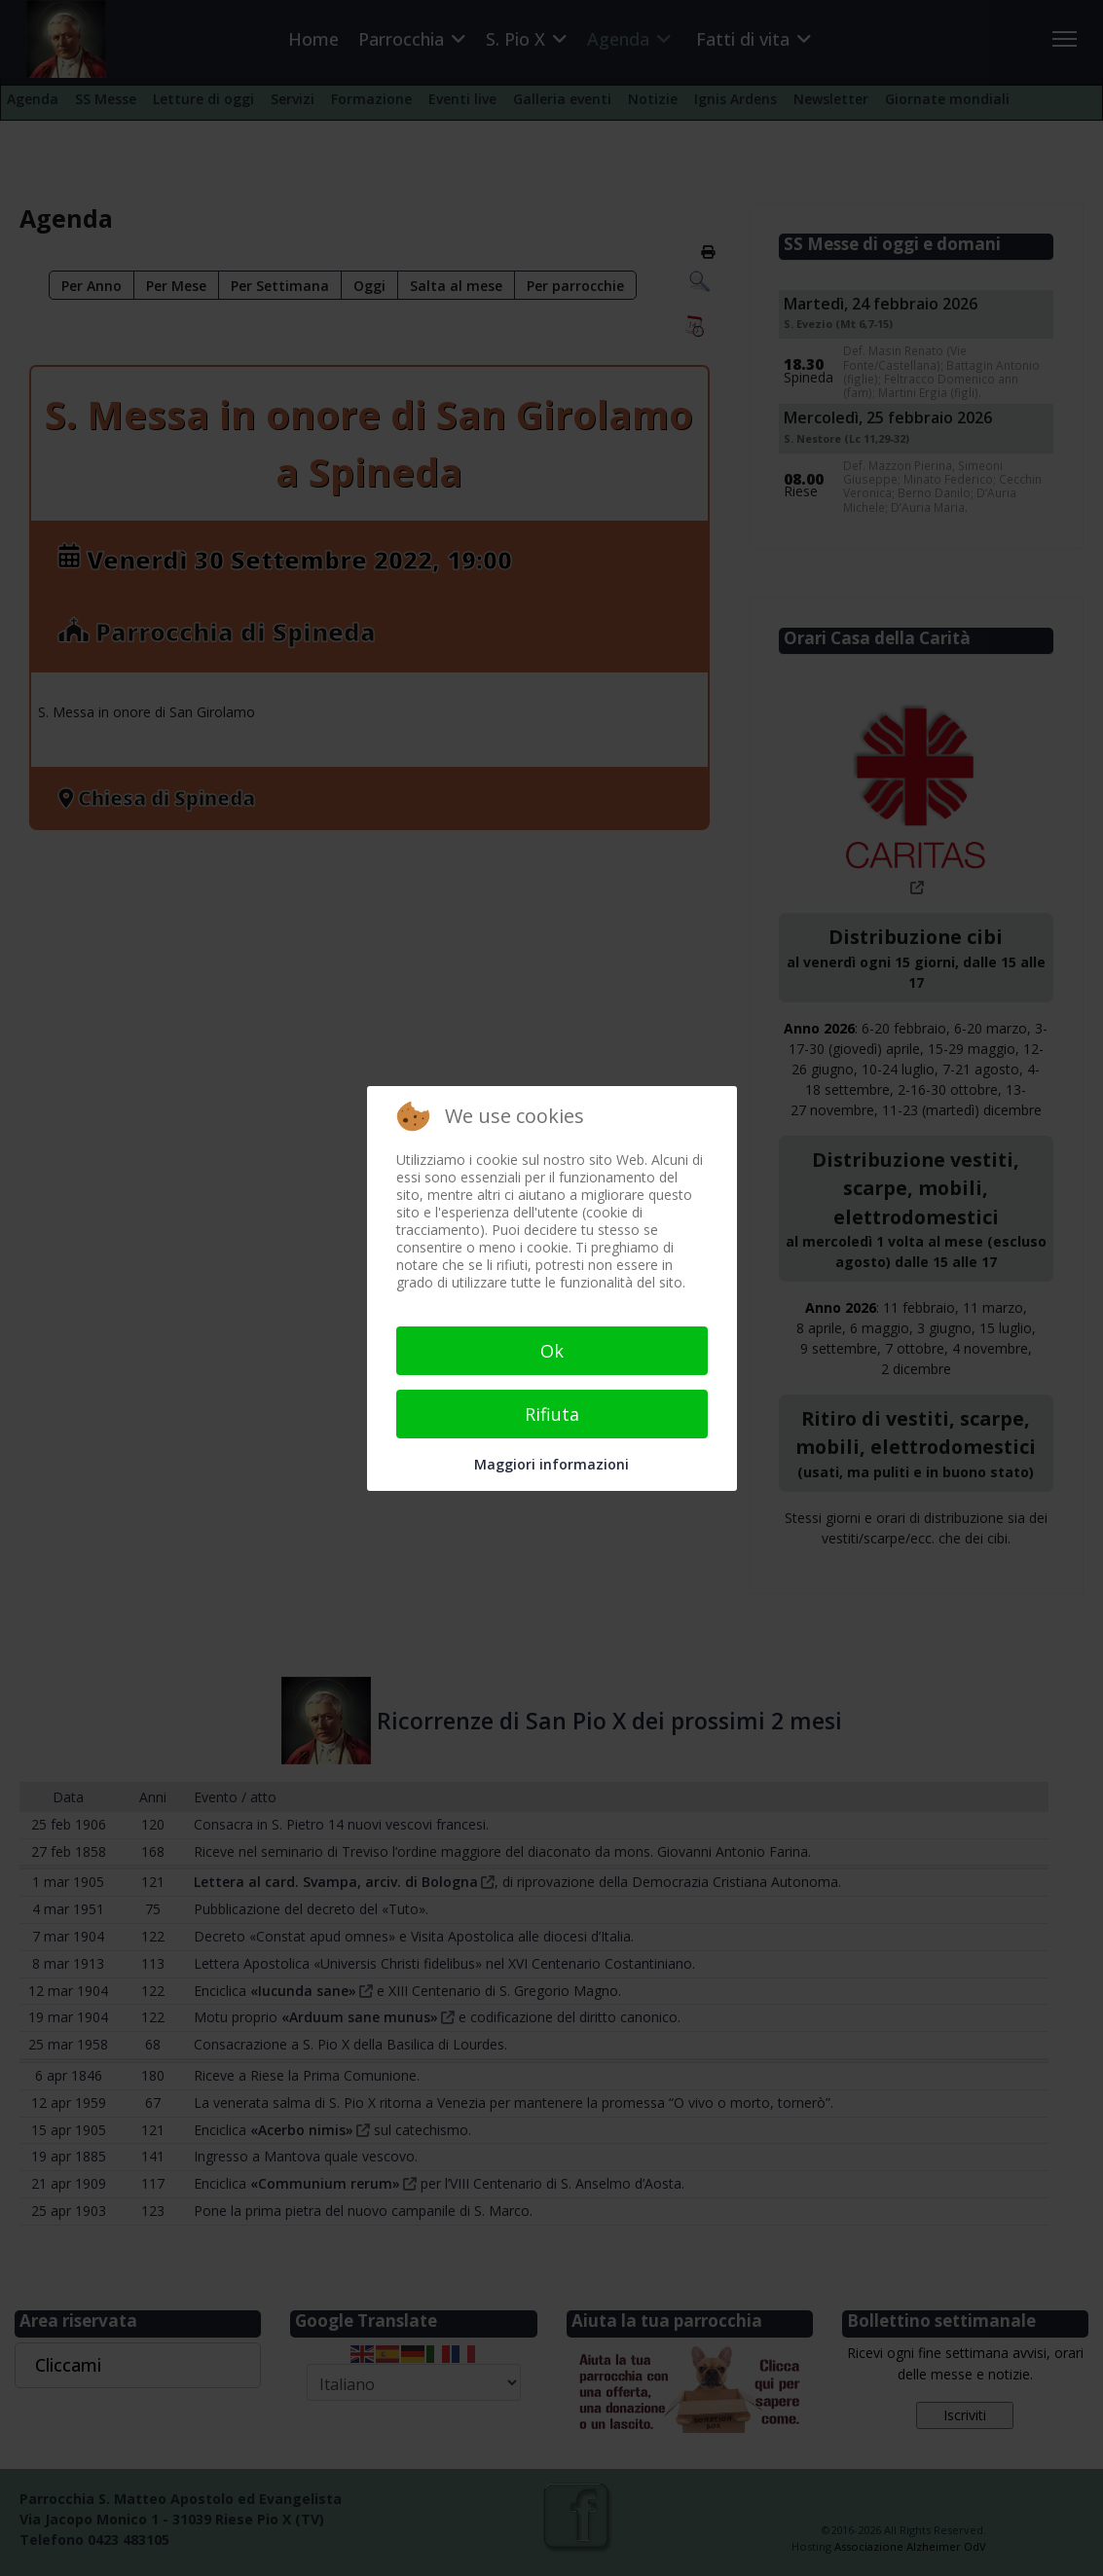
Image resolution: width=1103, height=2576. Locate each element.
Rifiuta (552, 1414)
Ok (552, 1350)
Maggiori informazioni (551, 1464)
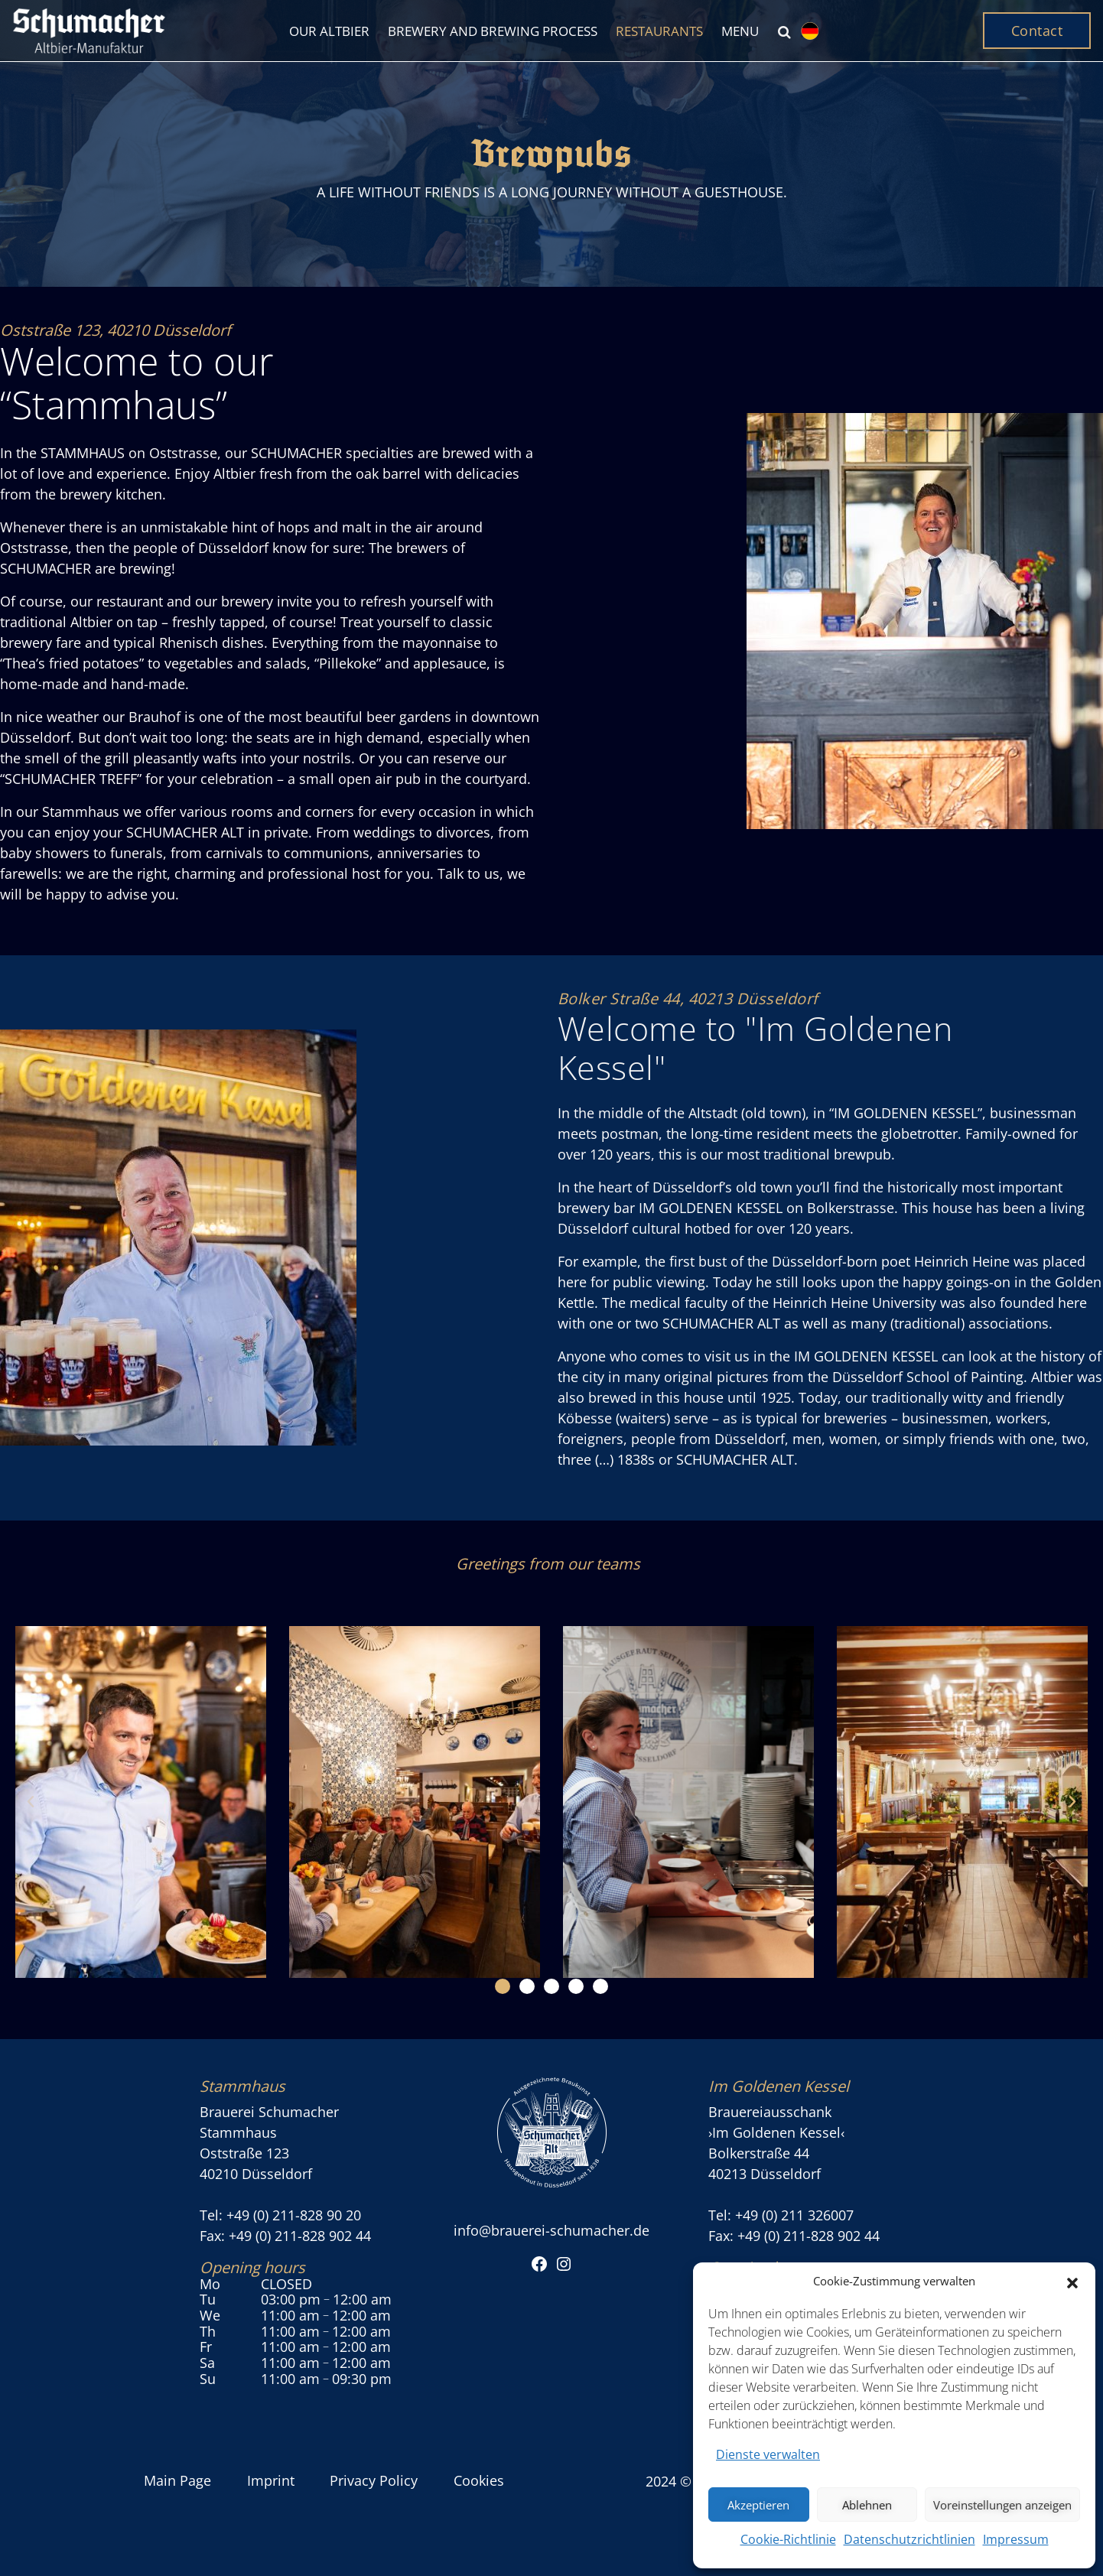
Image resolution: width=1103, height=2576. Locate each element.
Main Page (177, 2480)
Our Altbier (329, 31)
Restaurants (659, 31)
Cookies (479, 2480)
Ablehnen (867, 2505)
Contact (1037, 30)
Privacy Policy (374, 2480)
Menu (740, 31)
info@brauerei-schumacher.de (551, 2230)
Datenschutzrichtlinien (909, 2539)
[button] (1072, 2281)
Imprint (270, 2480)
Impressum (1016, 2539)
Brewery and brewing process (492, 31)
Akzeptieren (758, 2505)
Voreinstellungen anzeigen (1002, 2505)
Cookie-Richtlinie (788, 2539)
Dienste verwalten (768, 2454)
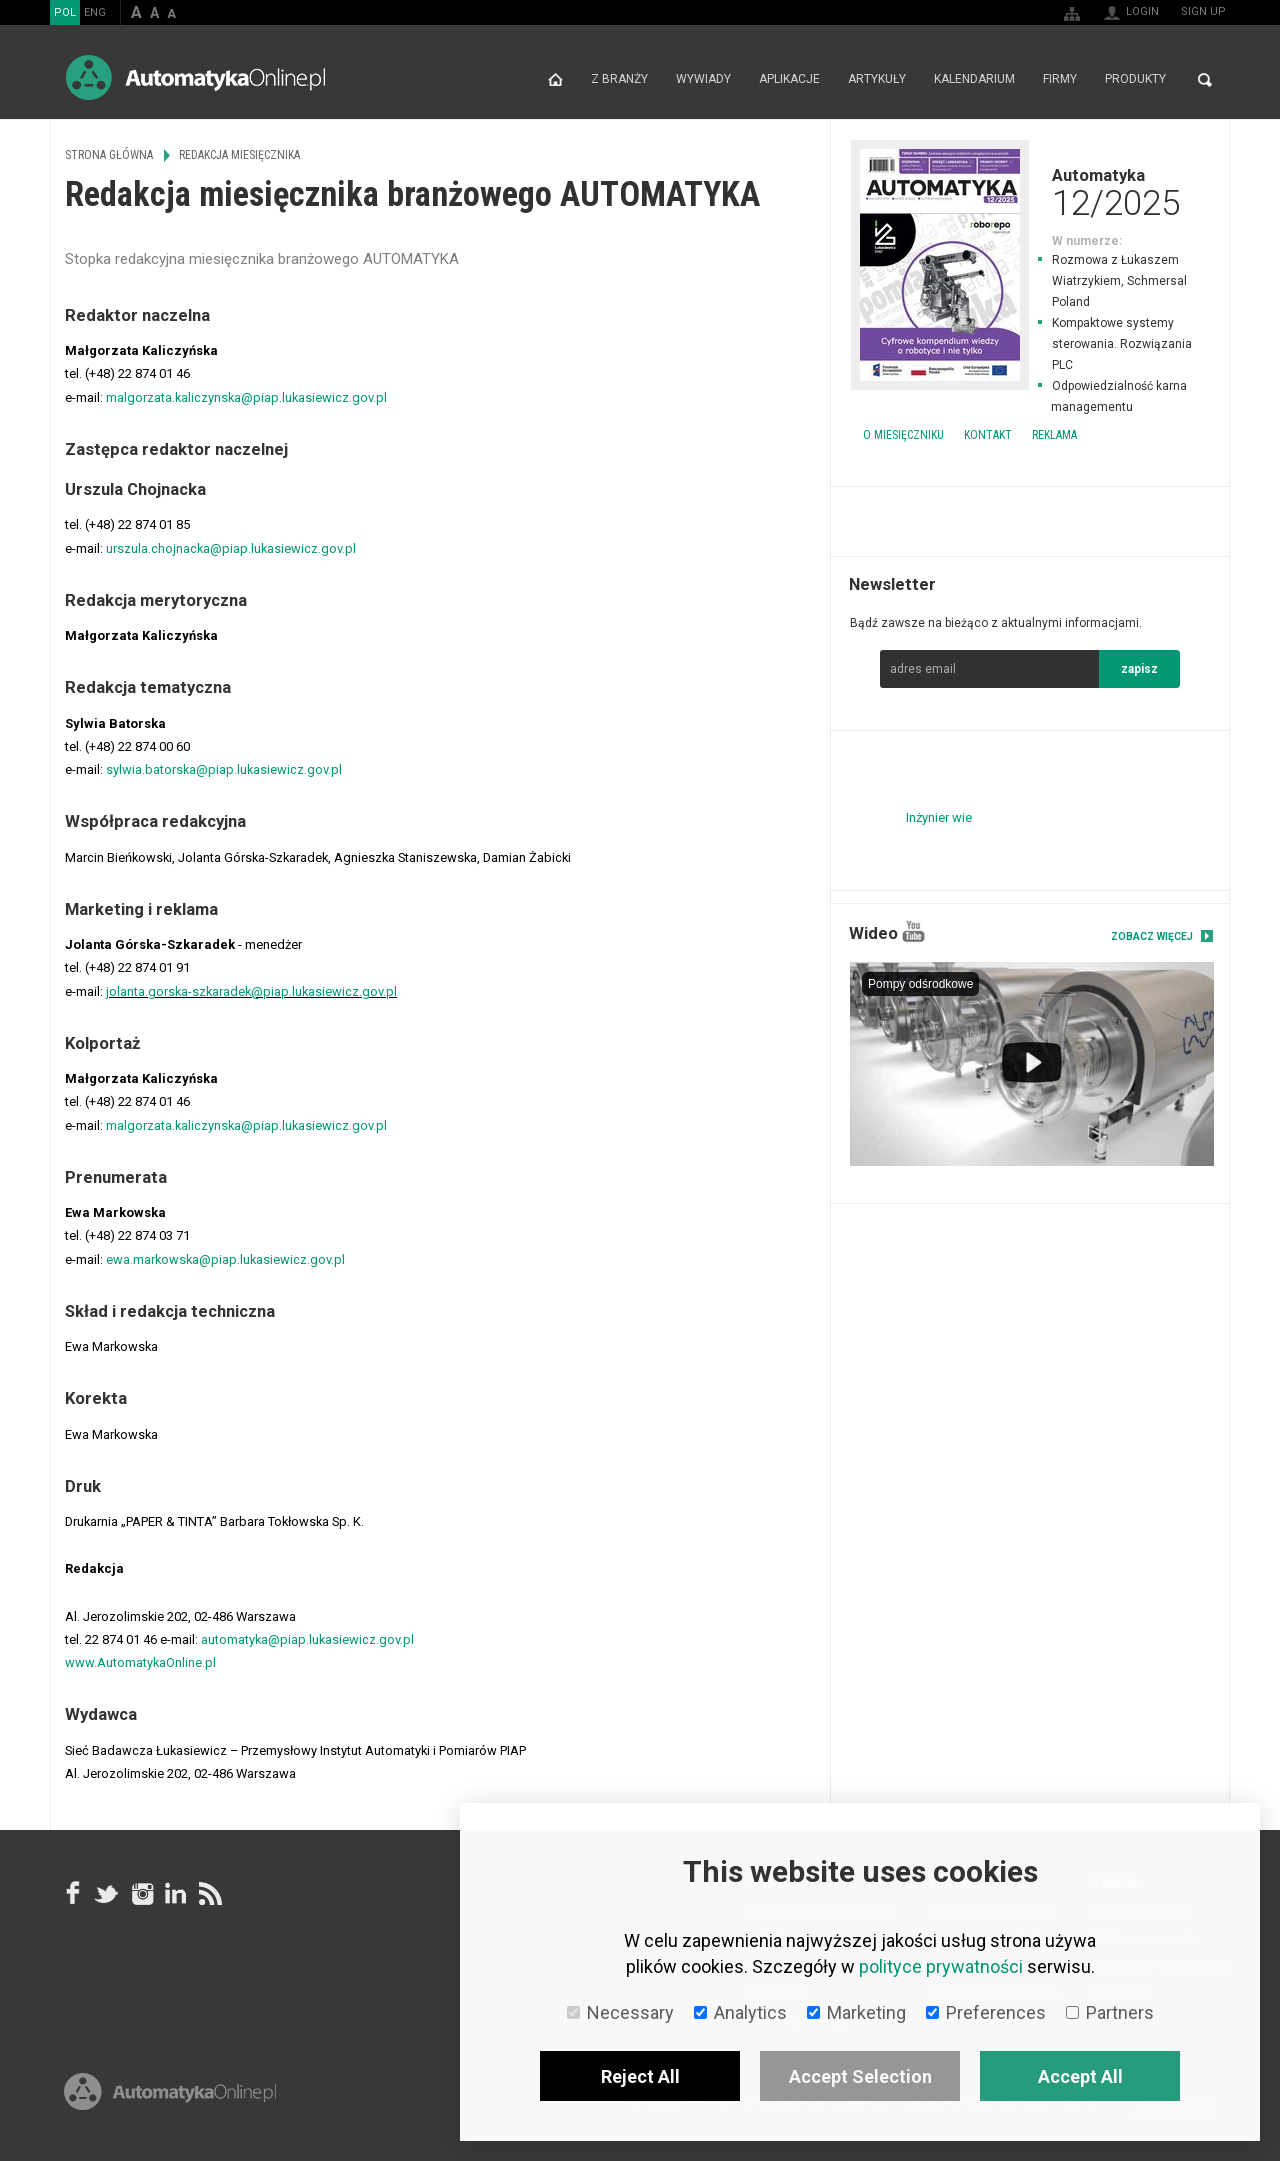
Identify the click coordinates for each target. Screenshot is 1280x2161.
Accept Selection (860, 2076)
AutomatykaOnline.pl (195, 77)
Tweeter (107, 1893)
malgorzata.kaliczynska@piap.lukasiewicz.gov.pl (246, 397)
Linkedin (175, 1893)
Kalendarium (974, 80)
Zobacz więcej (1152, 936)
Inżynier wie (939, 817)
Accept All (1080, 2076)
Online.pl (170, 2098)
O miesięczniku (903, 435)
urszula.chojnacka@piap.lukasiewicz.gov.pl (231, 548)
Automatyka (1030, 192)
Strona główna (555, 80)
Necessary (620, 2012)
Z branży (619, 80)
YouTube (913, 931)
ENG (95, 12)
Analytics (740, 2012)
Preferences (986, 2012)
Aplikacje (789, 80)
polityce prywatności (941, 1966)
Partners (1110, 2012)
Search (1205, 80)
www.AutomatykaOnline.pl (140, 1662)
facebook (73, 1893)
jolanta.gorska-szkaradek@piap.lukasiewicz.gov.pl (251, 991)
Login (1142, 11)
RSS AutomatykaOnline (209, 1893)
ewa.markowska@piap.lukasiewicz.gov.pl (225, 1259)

:::::

**WHAT TO PRODUCE:** Set down the entries word for word, omitting all pictures.

**SOLUTION TO THE EXERCISE:**
Image resolution: width=1103, height=2576. Locate each element.
Rifiuta (552, 1414)
Ok (552, 1350)
Maggiori informazioni (551, 1464)
Image resolution: width=1103, height=2576. Locate each element.
Main Page (177, 2480)
Our Altbier (329, 31)
Restaurants (659, 31)
Cookies (479, 2480)
Ablehnen (867, 2505)
Contact (1037, 30)
Privacy Policy (374, 2480)
Menu (740, 31)
info@brauerei-schumacher.de (551, 2230)
Datenschutzrichtlinien (909, 2539)
[button] (1072, 2281)
Imprint (270, 2480)
Impressum (1016, 2539)
Brewery and brewing process (492, 31)
Akzeptieren (758, 2505)
Voreinstellungen anzeigen (1002, 2505)
Cookie-Richtlinie (788, 2539)
Dienste verwalten (768, 2454)
Identify the click coordinates for each target. Screenshot is 1280x2161.
Accept Selection (860, 2076)
AutomatykaOnline.pl (195, 77)
Tweeter (107, 1893)
malgorzata.kaliczynska@piap.lukasiewicz.gov.pl (246, 397)
Linkedin (175, 1893)
Kalendarium (974, 80)
Zobacz więcej (1152, 936)
Inżynier wie (939, 817)
Accept All (1080, 2076)
Online.pl (170, 2098)
O miesięczniku (903, 435)
urszula.chojnacka@piap.lukasiewicz.gov.pl (231, 548)
Automatyka (1030, 192)
Strona główna (555, 80)
Necessary (620, 2012)
Z branży (619, 80)
YouTube (913, 931)
ENG (95, 12)
Analytics (740, 2012)
Preferences (986, 2012)
Aplikacje (789, 80)
polityce prywatności (941, 1966)
Partners (1110, 2012)
Search (1205, 80)
www.AutomatykaOnline.pl (140, 1662)
facebook (73, 1893)
jolanta.gorska-szkaradek@piap.lukasiewicz.gov.pl (251, 991)
Login (1142, 11)
RSS AutomatykaOnline (209, 1893)
ewa.markowska@piap.lukasiewicz.gov.pl (225, 1259)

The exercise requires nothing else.